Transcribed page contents
Content starts
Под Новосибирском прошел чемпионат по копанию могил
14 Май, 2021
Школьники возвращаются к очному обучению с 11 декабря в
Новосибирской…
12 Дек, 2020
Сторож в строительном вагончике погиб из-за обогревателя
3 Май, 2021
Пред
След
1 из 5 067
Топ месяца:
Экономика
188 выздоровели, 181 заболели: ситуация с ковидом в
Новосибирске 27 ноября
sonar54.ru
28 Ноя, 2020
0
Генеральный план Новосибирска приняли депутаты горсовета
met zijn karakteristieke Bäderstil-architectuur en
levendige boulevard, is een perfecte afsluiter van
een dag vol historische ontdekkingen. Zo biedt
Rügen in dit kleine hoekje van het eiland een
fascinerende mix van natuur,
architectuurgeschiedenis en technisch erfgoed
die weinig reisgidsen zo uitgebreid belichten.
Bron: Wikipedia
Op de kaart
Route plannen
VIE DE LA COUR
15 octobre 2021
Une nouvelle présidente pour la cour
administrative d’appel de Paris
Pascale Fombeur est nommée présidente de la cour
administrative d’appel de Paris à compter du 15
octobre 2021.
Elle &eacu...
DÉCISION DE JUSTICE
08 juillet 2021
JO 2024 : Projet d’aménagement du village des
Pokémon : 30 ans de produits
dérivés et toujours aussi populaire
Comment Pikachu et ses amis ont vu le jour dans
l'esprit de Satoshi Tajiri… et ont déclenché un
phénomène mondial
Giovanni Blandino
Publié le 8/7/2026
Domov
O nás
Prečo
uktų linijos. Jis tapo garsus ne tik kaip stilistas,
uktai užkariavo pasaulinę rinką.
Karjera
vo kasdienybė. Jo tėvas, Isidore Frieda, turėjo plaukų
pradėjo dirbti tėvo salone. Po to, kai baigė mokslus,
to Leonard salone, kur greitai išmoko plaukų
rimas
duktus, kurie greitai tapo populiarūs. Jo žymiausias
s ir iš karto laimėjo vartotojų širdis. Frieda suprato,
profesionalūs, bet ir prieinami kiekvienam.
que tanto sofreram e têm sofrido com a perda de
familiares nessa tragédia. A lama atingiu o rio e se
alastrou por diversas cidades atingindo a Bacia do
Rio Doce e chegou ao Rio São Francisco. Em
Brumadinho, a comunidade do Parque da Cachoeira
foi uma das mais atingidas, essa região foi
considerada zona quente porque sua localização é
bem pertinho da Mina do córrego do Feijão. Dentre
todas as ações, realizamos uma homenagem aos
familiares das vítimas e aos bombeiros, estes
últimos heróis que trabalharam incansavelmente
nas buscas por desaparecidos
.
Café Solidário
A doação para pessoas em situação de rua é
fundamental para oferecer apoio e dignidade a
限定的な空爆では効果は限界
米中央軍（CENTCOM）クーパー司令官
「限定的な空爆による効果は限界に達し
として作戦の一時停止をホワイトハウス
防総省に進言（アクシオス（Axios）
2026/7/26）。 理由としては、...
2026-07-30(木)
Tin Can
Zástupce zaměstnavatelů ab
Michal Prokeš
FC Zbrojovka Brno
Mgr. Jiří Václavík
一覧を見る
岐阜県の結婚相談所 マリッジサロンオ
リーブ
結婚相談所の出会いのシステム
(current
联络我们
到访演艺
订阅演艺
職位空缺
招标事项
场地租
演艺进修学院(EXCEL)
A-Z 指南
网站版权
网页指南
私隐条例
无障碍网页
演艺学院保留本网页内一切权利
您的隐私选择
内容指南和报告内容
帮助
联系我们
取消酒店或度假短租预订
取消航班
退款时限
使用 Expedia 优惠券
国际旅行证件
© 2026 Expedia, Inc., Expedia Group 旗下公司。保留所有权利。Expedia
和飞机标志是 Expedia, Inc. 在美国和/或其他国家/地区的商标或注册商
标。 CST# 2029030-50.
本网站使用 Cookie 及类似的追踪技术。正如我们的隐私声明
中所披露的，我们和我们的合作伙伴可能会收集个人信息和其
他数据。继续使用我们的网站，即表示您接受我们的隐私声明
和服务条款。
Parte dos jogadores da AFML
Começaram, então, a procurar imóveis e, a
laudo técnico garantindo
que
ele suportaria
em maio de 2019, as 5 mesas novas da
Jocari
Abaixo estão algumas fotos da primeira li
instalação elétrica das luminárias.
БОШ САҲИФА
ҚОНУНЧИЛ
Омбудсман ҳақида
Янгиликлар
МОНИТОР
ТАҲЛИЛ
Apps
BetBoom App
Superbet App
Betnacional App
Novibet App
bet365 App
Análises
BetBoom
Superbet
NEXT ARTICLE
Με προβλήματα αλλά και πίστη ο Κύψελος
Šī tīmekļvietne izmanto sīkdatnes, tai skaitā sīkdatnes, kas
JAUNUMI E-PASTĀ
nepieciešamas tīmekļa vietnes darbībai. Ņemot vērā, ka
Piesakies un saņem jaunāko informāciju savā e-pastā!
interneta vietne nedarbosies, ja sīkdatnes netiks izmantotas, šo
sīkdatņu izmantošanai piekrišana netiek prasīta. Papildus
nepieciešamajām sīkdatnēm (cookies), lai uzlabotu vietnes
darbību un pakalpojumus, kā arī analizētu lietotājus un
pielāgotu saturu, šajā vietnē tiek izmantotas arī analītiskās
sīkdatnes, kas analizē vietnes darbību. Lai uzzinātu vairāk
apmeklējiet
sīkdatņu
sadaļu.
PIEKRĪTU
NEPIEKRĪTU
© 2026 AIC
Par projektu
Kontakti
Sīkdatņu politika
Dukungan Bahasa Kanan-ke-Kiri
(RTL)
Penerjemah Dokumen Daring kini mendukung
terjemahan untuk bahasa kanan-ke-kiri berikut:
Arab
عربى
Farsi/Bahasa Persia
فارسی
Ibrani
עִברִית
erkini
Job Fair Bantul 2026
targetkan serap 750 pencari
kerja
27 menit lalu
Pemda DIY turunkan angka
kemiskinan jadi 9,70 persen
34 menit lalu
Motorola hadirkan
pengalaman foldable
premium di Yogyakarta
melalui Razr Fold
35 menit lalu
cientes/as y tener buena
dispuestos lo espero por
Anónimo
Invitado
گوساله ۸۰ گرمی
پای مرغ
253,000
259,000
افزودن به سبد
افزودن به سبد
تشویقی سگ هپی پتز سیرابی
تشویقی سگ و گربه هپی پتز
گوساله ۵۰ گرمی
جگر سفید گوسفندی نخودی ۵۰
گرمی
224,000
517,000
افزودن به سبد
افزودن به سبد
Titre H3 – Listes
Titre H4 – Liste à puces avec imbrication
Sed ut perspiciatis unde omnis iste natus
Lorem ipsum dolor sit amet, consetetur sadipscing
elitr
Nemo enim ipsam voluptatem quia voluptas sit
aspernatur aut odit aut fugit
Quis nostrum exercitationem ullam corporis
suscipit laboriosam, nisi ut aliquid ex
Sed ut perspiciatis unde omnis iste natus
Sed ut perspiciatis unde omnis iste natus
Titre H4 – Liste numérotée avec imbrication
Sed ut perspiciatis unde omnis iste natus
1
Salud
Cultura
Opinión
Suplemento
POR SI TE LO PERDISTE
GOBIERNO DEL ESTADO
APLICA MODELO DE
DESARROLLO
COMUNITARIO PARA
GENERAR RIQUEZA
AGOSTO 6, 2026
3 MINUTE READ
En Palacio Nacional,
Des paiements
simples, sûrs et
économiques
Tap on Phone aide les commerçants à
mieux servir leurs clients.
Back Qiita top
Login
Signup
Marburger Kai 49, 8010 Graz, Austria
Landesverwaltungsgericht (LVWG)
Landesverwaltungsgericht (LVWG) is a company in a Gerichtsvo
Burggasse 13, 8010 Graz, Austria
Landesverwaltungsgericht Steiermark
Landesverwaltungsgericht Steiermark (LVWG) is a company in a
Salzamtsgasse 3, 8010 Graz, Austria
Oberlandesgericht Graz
Content ends
Which lines of the records above hold the word "administrative"? Copy each of them.

▶ [Finished exercise]:
administrative d’appel de Paris
administrative d’appel de Paris à compter du 15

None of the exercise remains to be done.